Not only were the Pennsylvania dairy farms shocked to receive the letters, veterinarians, nutritionists, feed company and equipment maintenance folks are facing this loss with their farm customers as the news spread this week throughout farm communities and the greater dairy community.

In Indiana, where estimates are that over 20 million pounds of milk per month has been displaced, producers had already been on edge as the Walmart plant took shape in their state and they contemplated its milk sourcing.

“We are working with producers and contacting cooperatives and potential markets to try to work together to get through this thing,” said Doug Leman, executive director of the Indiana Dairy Producers. He has been in contact with affected producers, the Indiana Department of Agriculture, and the plants and cooperatives that provide markets for milk in the region.

“I’ve had calls not just from the affected producers, but from many other Indiana dairy producers sharing their concern and asking if there is anything they can do,” said Leman. “I’m encouraged by that, and I am encouraging our producers to keep their chins up through this difficult time in their lives, families and businesses in the hopes that we can work through this together.”

Leman said he does not want to blame Walmart because, wherever the first Walmart plant would have been located, this was coming. Indeed, Walmart has entered a trend among retailers to move toward bottling their own private label store brands (Great Value and Sam’s Club Member’s Mark) rather than contracting with Dean Foods.

“Walmart was coming to Ohio, Michigan or Indiana, and I still believe it is better to have the plant in Indiana because it offers opportunities,” said Leman.

While fluid milk consumption is on the decline for 15 years — although stabilizing with more consumption of whole milk last year — retailers notice that nearly every shopping basket going through their stores includes milk. They seek their own store brand loyalty as loyalty to their store and some of the retail price wars happening in states without loss-leader protection are evidence of this. As is the ability to pull premiums away from states that have loss-leader protection or a minimum retail price as in Pennsylvania, to “fund” price wars in other surrounding states without any loss-leader protection.

The dichotomy points to a need, perhaps, for a federal loss-leader threshold versus random state programs that can fuel the picking of winners and losers in today’s times of seismic structural change to the dairy industry from retail all the way through the supply-chain.

In short, the region would likely have been affected by Walmart’s decision to vertically integrate its Great Value and Member’s Mark milk brand for its stores in the region — no matter which state the plant had been located.

In fact, sources indicate potential sites to the south are being eyed for a second Walmart plant in the future, revealing a corridor strategy to this vertical integration of single-source, full-traceability, each-truck-one-farm model.

The Dean Dairy Direct letters of termination to dairy producers in the region were dated February 26, 2018, which was the same day as Dean’s 2017 earnings call where the company projected its strategy in brand and private label supply and to “right size” its milk volume and consolidate its supply chain to achieve a “flatter, leaner and more agile” company into 2019.

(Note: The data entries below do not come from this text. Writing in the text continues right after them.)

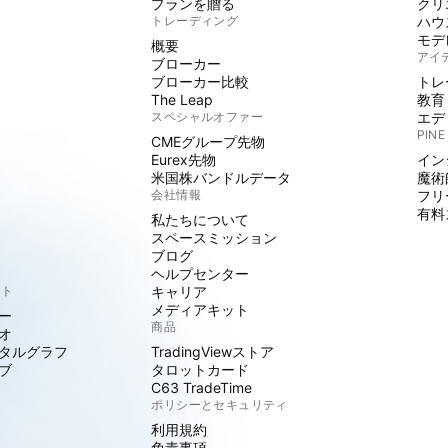
プランを贈る
クリ
トレーディング
ハウ
モデ
概要
アイ
ブローカー
ブローカー比較
トレ
The Leap
教育
スペシャルオファー
エデ
PINE
CMEグループ先物
Eurex先物
イン
米国株バンドルデータ
魔術
会社情報
フリ
有料
私たちについて
スペースミッション
ブログ
ヘルプセンター
クト
キャリア
メディアキット
ー
商品
オ
タルグラフ
TradingViewストア
ブ
タロットカード
C63 TradeTime
ポリシーとセキュリティ
利用規約
免責事項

According to Smith, there are no official announcements of any plant closures at this time and none of the plants involved have released all of their shippers. Still, there remains concern that some of the plants that have released a larger portion of their farms are vulnerable.

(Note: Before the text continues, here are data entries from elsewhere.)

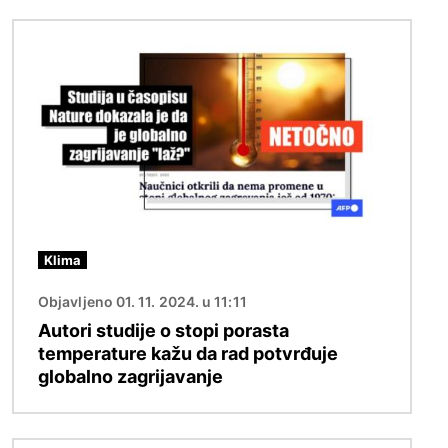
Slika
Klima
Objavljeno 01. 11. 2024. u 11:11
Autori studije o stopi porasta
temperature kažu da rad potvrđuje
globalno zagrijavanje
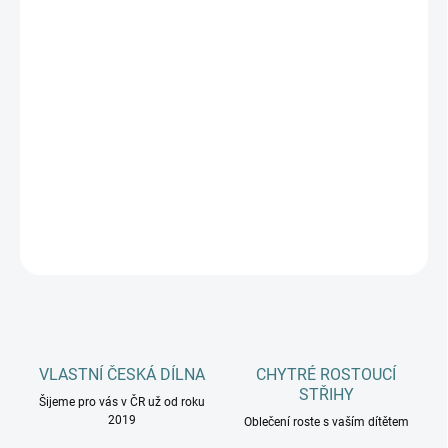
DÉLKA CHODIDLA
DOSPĚLÍ
MŮŽEME DORUČIT DO:
ZVOLTE VARIANTU
−
+
Přidat do košíku
DETAILNÍ INFORMACE
ZEPTAT SE
HLÍDAT
VLASTNÍ ČESKÁ DÍLNA
CHYTRÉ ROSTOUCÍ
STŘIHY
Šijeme pro vás v ČR už od roku
2019
Oblečení roste s vaším dítětem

“We still have a commitment to local milk,” said Smith about the volume adjustments. “There are many factors that impacted this decision. We are seeing surplus raw milk when the public is consuming less fluid milk, and we see companies asserting and expanding their presence in a market where consumers are drinking three gallons less annually, per capita, since 2010 while the U.S. dairy industry is producing 350 million gallons more milk annually than the year before.”

In addition to the overall imbalance Smith said that, “The introduction of new plants when there is an industrywide surplus forced us into the position of further adjusting our milk supply according to demand.”

As vertical integration of milk at the retail level leads to consolidation by the nation’s largest milk bottler – Dean Foods – the company has diversified into soft dairy product brands that are just starting out of the gate and were discussed in the Dean earnings call as well.

Specifically, the letter received by Indiana and Kentucky dairy producers shipping to the Louisville plant stated “two indisputable dynamics led to this difficult decision. First and foremost, a retailer’s new Class I fluid processing plant is coming online in the region, significantly decreasing our production as milk volume is moved away from our facility to this new plant.

“The second reason is bigger than all of us. The steady increase of raw milk production combined with the decrease of Class I fluid dairy consumption…” the letter stated.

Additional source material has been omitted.